JP 2011-203588 A WO2011 / 121630 gazette JP 2012-226198 A JP-A-8-146906

  However, in the liquid crystal display device described in Patent Document 1, since correction is performed based on correction information created in advance at the time of manufacturing inspection, adjustment is required for each product, and the tact time is increased. There arises a problem that luminance unevenness cannot be suppressed due to a problem or a change with time after shipment from the factory.

  On the other hand, in the liquid crystal display device described in Patent Document 2, correction information is generated based on black unevenness information detected when full-screen black display is performed on the display unit. No problem arises. However, since this is a correction method for locally increasing the transmittance of the display unit and reducing the light emission amount of the light source unit with respect to the position where the luminance of the image to be displayed is determined to be low, There is a problem in that it is necessary to specify a correction position and to perform complicated control on hardware.

  On the other hand, in the liquid crystal display device described in Patent Document 3, since the luminance is uniformly corrected by a predetermined amount on the entire display screen of the liquid crystal panel, the correction position is specified and complicated control over the hardware is performed. Not necessary. However, in the case of Patent Document 3, since the correction can be applied only when the image data represents the minimum luminance corresponding to black in the entire display screen of the liquid crystal panel, there is a problem that the video that can suppress the luminance unevenness is limited. there were.

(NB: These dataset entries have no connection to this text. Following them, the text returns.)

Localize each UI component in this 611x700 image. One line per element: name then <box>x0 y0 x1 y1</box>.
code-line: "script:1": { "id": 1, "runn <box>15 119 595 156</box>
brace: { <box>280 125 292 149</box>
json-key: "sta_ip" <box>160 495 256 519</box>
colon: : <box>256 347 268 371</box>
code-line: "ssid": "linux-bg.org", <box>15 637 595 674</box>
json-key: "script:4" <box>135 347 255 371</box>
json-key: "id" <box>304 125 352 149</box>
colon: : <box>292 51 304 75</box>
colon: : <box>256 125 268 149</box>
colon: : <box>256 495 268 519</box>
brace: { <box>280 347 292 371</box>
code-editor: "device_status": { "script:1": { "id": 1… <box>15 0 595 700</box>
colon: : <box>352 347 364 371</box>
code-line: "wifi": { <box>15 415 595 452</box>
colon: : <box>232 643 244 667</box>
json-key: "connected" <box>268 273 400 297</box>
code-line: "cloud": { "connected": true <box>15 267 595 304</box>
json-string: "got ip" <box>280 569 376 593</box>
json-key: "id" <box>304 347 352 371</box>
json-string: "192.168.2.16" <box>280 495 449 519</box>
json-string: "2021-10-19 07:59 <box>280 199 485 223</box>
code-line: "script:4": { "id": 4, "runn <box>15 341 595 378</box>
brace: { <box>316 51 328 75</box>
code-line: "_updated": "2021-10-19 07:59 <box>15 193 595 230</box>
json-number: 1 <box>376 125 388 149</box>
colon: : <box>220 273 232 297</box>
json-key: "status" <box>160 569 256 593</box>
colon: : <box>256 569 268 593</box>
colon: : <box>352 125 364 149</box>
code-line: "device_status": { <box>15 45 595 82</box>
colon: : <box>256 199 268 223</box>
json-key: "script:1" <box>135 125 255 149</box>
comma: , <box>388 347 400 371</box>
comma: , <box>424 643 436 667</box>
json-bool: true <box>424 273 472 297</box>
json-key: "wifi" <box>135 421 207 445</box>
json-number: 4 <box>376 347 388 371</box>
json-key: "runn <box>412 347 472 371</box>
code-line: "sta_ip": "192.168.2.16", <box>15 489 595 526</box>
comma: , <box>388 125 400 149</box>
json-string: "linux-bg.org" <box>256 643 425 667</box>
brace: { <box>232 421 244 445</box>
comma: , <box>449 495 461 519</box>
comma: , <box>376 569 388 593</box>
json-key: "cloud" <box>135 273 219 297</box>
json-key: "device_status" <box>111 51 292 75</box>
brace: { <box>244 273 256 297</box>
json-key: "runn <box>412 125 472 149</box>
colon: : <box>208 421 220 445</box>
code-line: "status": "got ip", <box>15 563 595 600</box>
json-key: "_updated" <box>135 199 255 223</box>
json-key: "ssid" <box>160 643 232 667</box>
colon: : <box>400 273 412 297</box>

  Note that the technique described in Patent Document 4 is for suppressing the occurrence of a pseudo pattern, and not for suppressing the occurrence of uneven brightness.

  The present invention has been made in order to solve the above-described problem, and does not depend on a change in the state of the display device over time, and does not perform complicated control regardless of the content of the displayed video. An object of the present invention is to be able to suppress luminance unevenness that differs for each display device.

  In order to solve the above-described problems, in the present invention, for each pixel of input n-bit image data, lower x bits (1 ≦ x <n) of the image data and x bits are included. Dither processing is performed by performing a logical operation on the random number data.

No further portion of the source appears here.